#### Instructions for the task
Nothing is needed except the lines below that run from the one with "2009-07-14 13:12" through the one with "условии, что обучение проходит н", repeated exactly.

══════════════════════════════

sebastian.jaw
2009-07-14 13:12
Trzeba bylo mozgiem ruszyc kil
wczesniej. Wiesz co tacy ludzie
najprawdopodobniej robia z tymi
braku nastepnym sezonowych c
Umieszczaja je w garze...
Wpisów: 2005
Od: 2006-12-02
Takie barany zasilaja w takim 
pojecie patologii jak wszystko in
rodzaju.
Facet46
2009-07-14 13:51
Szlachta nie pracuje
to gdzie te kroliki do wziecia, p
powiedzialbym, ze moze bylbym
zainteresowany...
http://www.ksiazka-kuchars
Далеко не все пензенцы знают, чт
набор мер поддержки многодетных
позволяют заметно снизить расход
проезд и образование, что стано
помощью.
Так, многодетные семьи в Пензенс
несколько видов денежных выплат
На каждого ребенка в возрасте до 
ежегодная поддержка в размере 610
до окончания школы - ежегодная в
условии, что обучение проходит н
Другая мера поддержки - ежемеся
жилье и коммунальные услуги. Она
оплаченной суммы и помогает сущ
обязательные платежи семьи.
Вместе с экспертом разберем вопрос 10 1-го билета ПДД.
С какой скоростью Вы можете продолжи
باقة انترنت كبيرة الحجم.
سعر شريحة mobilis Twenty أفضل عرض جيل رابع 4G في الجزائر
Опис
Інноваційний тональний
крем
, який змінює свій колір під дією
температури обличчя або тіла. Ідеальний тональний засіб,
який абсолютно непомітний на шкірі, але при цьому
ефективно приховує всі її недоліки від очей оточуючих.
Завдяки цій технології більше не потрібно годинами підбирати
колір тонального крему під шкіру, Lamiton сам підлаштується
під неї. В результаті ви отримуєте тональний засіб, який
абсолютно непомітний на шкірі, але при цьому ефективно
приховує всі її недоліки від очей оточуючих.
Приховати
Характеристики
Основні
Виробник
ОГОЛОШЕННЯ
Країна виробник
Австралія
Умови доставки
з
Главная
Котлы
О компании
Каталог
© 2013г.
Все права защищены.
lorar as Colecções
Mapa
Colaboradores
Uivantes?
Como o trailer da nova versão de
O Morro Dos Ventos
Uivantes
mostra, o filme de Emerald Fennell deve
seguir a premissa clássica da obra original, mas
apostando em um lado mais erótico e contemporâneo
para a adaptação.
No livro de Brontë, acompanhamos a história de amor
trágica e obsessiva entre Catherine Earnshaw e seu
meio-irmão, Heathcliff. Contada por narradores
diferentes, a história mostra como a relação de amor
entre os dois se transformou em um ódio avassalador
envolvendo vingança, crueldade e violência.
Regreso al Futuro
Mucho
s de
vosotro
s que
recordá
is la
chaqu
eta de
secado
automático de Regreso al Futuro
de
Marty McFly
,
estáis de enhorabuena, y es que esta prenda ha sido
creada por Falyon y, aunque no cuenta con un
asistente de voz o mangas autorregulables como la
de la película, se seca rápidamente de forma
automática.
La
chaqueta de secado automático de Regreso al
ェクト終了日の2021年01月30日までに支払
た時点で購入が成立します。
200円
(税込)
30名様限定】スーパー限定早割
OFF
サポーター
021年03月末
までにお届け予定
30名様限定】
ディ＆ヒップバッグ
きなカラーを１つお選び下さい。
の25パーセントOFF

══════════════════════════════

#### Completed task
2009-07-14 13:12
Trzeba bylo mozgiem ruszyc kil
wczesniej. Wiesz co tacy ludzie
najprawdopodobniej robia z tymi
braku nastepnym sezonowych c
Umieszczaja je w garze...
Wpisów: 2005
Od: 2006-12-02
Takie barany zasilaja w takim 
pojecie patologii jak wszystko in
rodzaju.
Facet46
2009-07-14 13:51
Szlachta nie pracuje
to gdzie te kroliki do wziecia, p
powiedzialbym, ze moze bylbym
zainteresowany...
http://www.ksiazka-kuchars
Далеко не все пензенцы знают, чт
набор мер поддержки многодетных
позволяют заметно снизить расход
проезд и образование, что стано
помощью.
Так, многодетные семьи в Пензенс
несколько видов денежных выплат
На каждого ребенка в возрасте до 
ежегодная поддержка в размере 610
до окончания школы - ежегодная в
условии, что обучение проходит н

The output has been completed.